**Exercise material**
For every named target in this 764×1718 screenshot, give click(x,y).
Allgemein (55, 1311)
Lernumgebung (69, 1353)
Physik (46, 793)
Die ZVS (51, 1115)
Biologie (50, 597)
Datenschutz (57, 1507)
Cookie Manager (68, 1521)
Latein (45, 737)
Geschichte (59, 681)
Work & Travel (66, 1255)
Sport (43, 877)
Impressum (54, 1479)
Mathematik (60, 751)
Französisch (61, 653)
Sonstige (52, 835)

--

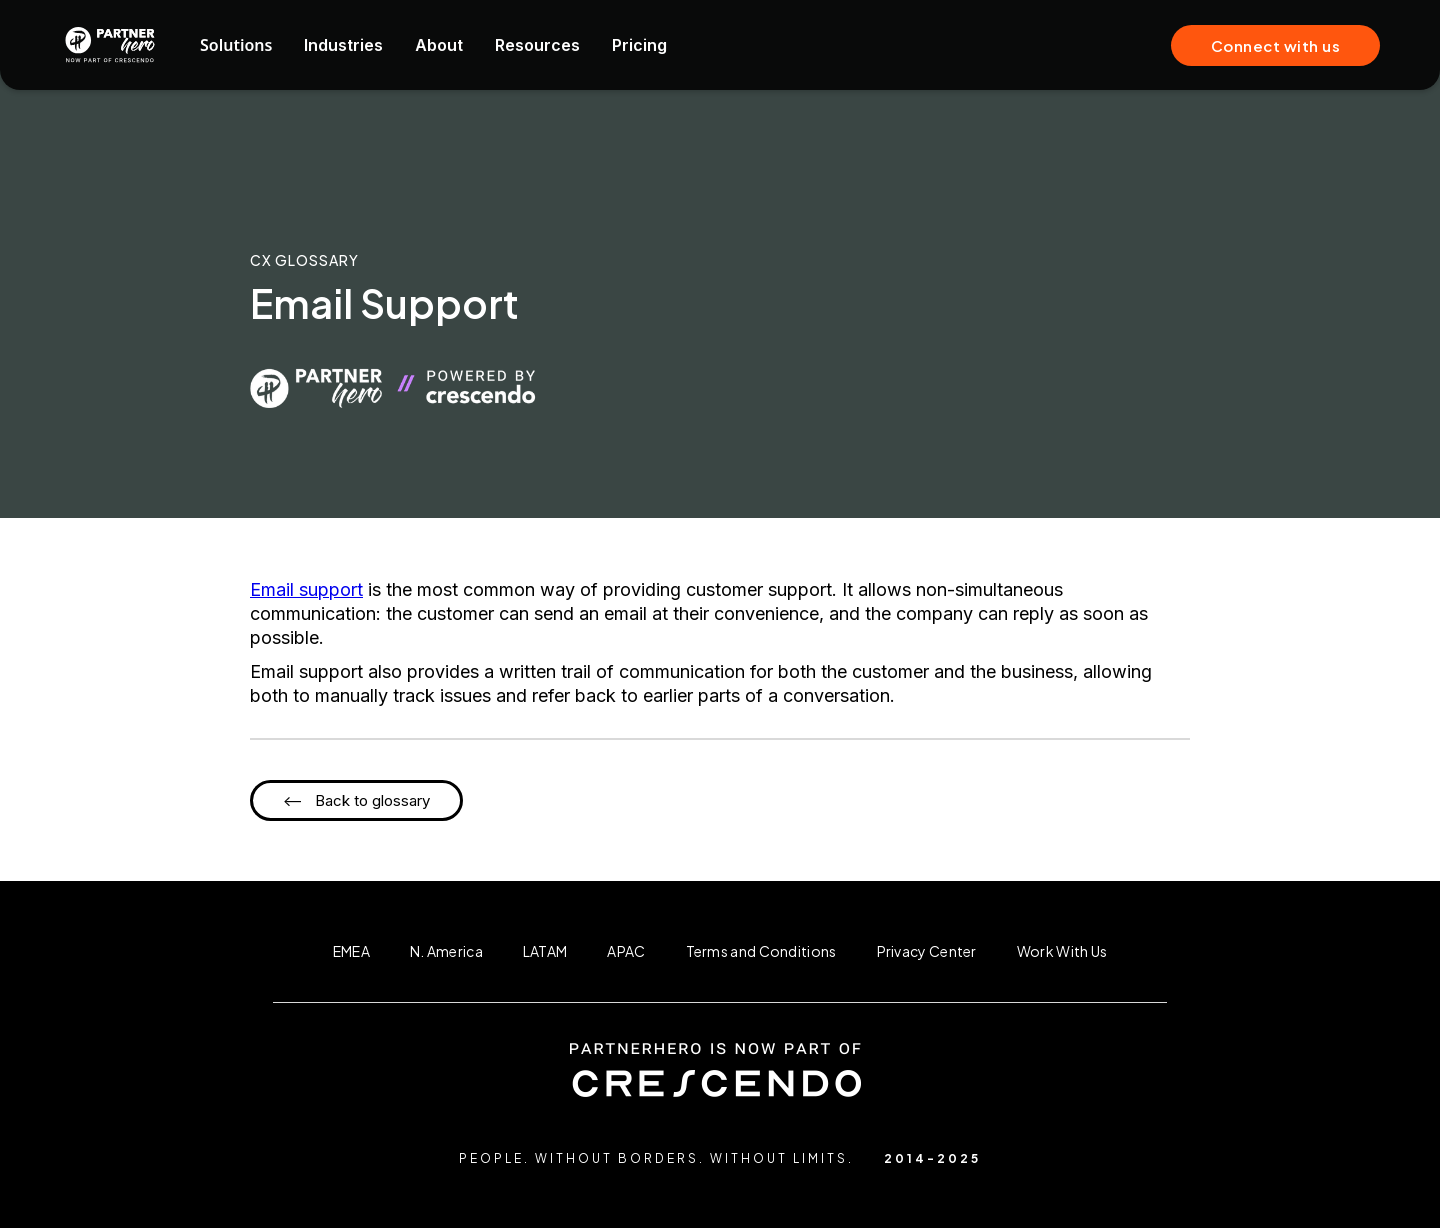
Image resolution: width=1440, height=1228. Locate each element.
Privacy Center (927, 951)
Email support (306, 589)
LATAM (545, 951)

**Work item**
The response should be the listing above, limited to the lines between the one holding "Datenschutz (57, 1507)" and the one holding "Sonstige (52, 835)", inclusive, reproduced exactly.

**Completed exercise**
Datenschutz (57, 1507)
Cookie Manager (68, 1521)
Latein (45, 737)
Geschichte (59, 681)
Work & Travel (66, 1255)
Sport (43, 877)
Impressum (54, 1479)
Mathematik (60, 751)
Französisch (61, 653)
Sonstige (52, 835)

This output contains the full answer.